🤖 AI Summary
This study addresses the detection of subtle, therapy-induced anatomical changes occurring over short intervals (mean 2 days) during prostate radiotherapy using routinely acquired MR-Linac images. To this end, we propose a deep learning-based temporal prediction model that identifies such changes by determining the chronological order of longitudinal image pairs. The model integrates saliency maps, input ablation, and quantitative imaging analysis to localize regions most indicative of change. Evaluated on data from 761 patients, the model achieves excellent performance (F1-FL AUC = 0.99, All-pairs AUC = 0.97), significantly outperforming radiologists. It successfully identifies the prostate, bladder, and pubic symphysis as primary sites of anatomical variation, with findings validated by clinical experts. This work represents the first high-accuracy AI-driven detection of short-interval radiotherapy-induced changes, thereby expanding the utility of MR-Linac in treatment monitoring.
📝 Abstract
Purpose: To investigate whether routinely acquired longitudinal MR-Linac images can be leveraged to characterize treatment-induced changes during radiotherapy, particularly subtle inter-fraction changes over short intervals (average of 2 days).

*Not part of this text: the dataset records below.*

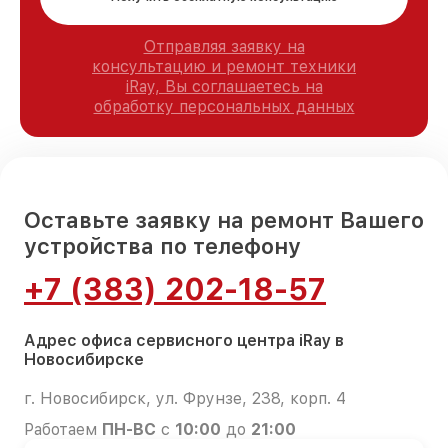
Отправляя заявку на
консультацию и ремонт техники
iRay, Вы соглашаетесь на
обработку персональных данных
Оставьте заявку на ремонт Вашего
устройства по телефону
+7 (383) 202-18-57
Адрес офиса сервисного центра iRay в
Новосибирске
г. Новосибирск, ул. Фрунзе, 238, корп. 4
Работаем
ПН-ВС
с
10:00
до
21:00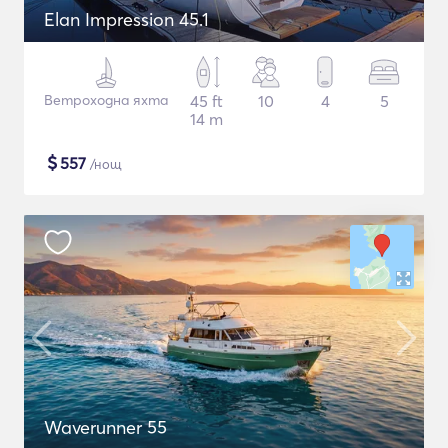
Elan Impression 45.1
Ветроходна яхта
45 ft
10
4
5
14 m
$
557
/нощ
Waverunner 55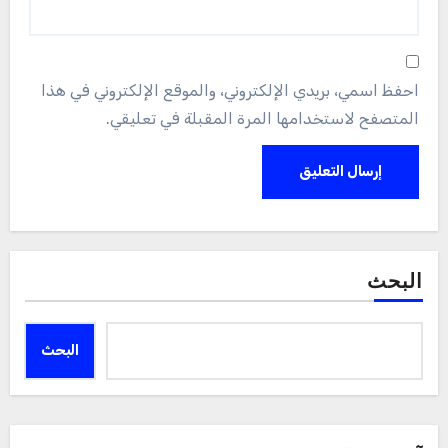
احفظ اسمي، بريدي الإلكتروني، والموقع الإلكتروني في هذا
المتصفح لاستخدامها المرة المقبلة في تعليقي.
البحث
البحث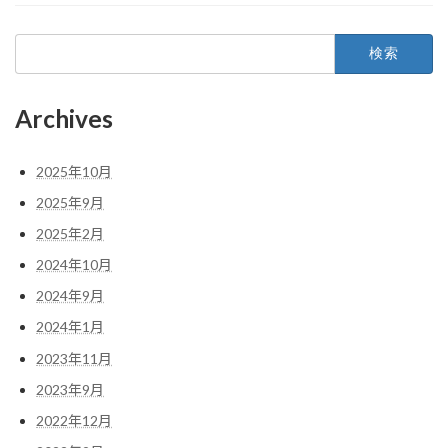
検
索:
Archives
2025年10月
2025年9月
2025年2月
2024年10月
2024年9月
2024年1月
2023年11月
2023年9月
2022年12月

Materials and Methods: This retrospective study included a series of 0.35T MR-Linac images from 761 patients. An artificial intelligence (deep learning) model was used to characterize treatment-induced changes by predicting the temporal order of paired images. The model was first trained with the images from the first and the last fractions (F1-FL), then with all pairs (All-pairs). Model performance was assessed using quantitative metrics (accuracy and AUC), compared to a radiologist's performance, and qualitative analyses - the saliency map evaluation to investigate affected anatomical regions. Input ablation experiments were performed to identify the anatomical regions altered by radiotherapy. The radiologist conducted an additional task on partial images reconstructed by saliency map regions, reporting observations as well. Quantitative image analysis was conducted to investigate the results from the model and the radiologist. Results: The F1-FL model yielded near-perfect performance (AUC of 0.99), significantly outperforming the radiologist. The All-pairs model yielded an AUC of 0.97. This performance reflects therapy-induced changes, supported by the performance correlation to fraction intervals, ablation tests and expert's interpretation. Primary regions driving the predictions were prostate, bladder, and pubic symphysis. Conclusion: The model accurately predicts temporal order of MR-Linac fractions and detects radiation-induced changes over one or a few days, including prostate and adjacent organ alterations confirmed by experts. This underscores MR-Linac's potential for advanced image analysis beyond image guidance.